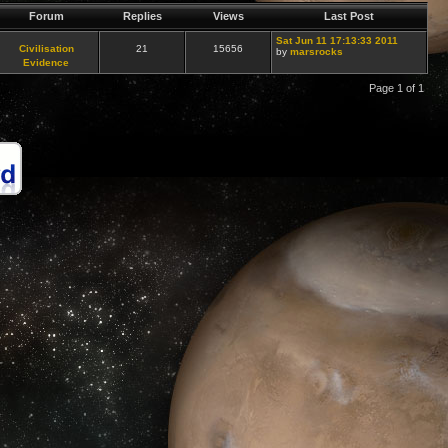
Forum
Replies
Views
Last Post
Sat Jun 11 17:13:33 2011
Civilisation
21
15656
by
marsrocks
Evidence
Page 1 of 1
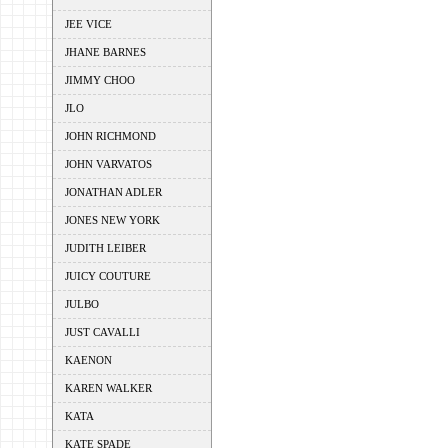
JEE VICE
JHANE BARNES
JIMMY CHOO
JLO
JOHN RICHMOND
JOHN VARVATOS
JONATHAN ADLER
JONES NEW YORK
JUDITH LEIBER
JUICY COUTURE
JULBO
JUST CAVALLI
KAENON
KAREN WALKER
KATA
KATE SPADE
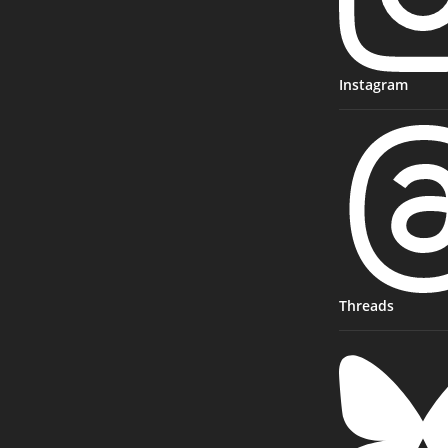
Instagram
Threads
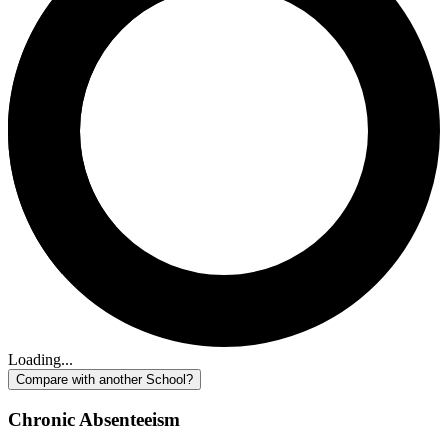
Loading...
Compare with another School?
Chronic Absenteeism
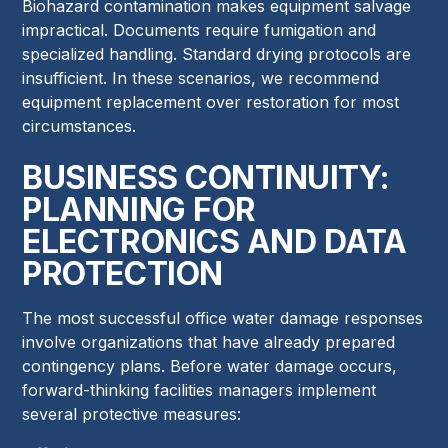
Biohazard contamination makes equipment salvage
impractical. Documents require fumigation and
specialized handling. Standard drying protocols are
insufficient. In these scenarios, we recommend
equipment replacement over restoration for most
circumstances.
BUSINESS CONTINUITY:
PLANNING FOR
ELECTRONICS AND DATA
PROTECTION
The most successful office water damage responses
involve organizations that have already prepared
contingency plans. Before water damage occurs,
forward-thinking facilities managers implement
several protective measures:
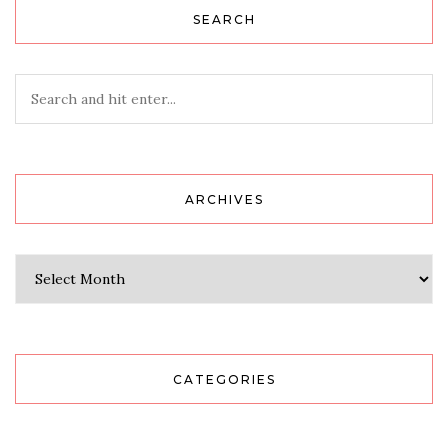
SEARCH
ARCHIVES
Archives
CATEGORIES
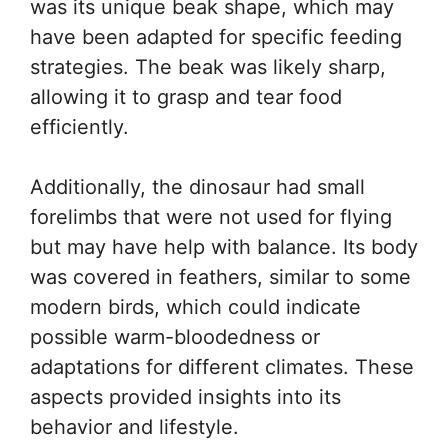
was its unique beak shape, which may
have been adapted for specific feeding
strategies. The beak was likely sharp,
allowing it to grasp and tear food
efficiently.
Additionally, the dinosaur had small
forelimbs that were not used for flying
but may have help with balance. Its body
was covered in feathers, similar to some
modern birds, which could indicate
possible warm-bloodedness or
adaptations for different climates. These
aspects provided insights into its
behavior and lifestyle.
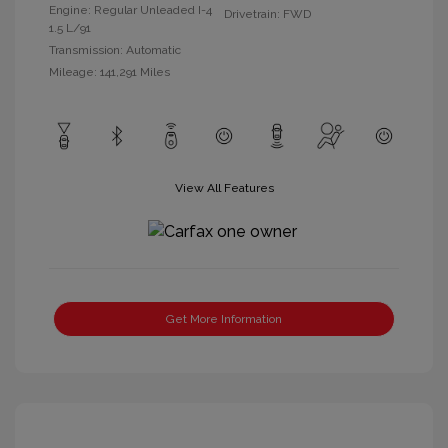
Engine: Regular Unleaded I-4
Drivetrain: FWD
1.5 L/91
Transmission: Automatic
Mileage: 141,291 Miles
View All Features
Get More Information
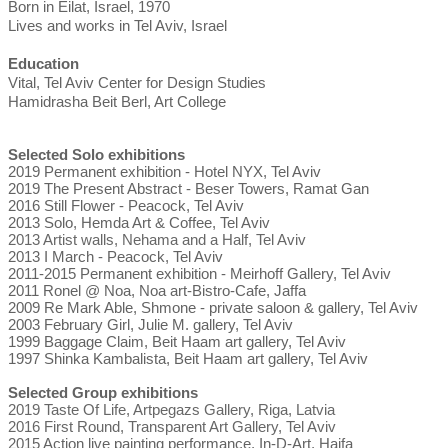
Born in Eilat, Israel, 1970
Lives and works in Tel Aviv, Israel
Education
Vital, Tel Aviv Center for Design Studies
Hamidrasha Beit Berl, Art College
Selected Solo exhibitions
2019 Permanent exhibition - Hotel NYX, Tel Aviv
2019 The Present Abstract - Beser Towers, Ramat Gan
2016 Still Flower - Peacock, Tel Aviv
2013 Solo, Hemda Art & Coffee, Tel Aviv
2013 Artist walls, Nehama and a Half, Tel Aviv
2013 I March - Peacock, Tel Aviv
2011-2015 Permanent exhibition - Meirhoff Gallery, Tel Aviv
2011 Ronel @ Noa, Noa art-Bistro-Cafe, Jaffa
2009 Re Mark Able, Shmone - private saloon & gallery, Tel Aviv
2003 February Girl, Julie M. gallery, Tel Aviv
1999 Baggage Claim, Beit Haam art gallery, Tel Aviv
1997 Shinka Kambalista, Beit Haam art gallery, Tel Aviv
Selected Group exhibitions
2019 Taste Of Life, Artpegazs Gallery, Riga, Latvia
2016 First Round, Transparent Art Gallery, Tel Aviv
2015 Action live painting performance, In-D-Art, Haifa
-.-.-
WORK REQUIRED> Each line above that has the word "equipment" must be copied.

COMPLETED TASK>
Biohazard contamination makes equipment salvage
equipment replacement over restoration for most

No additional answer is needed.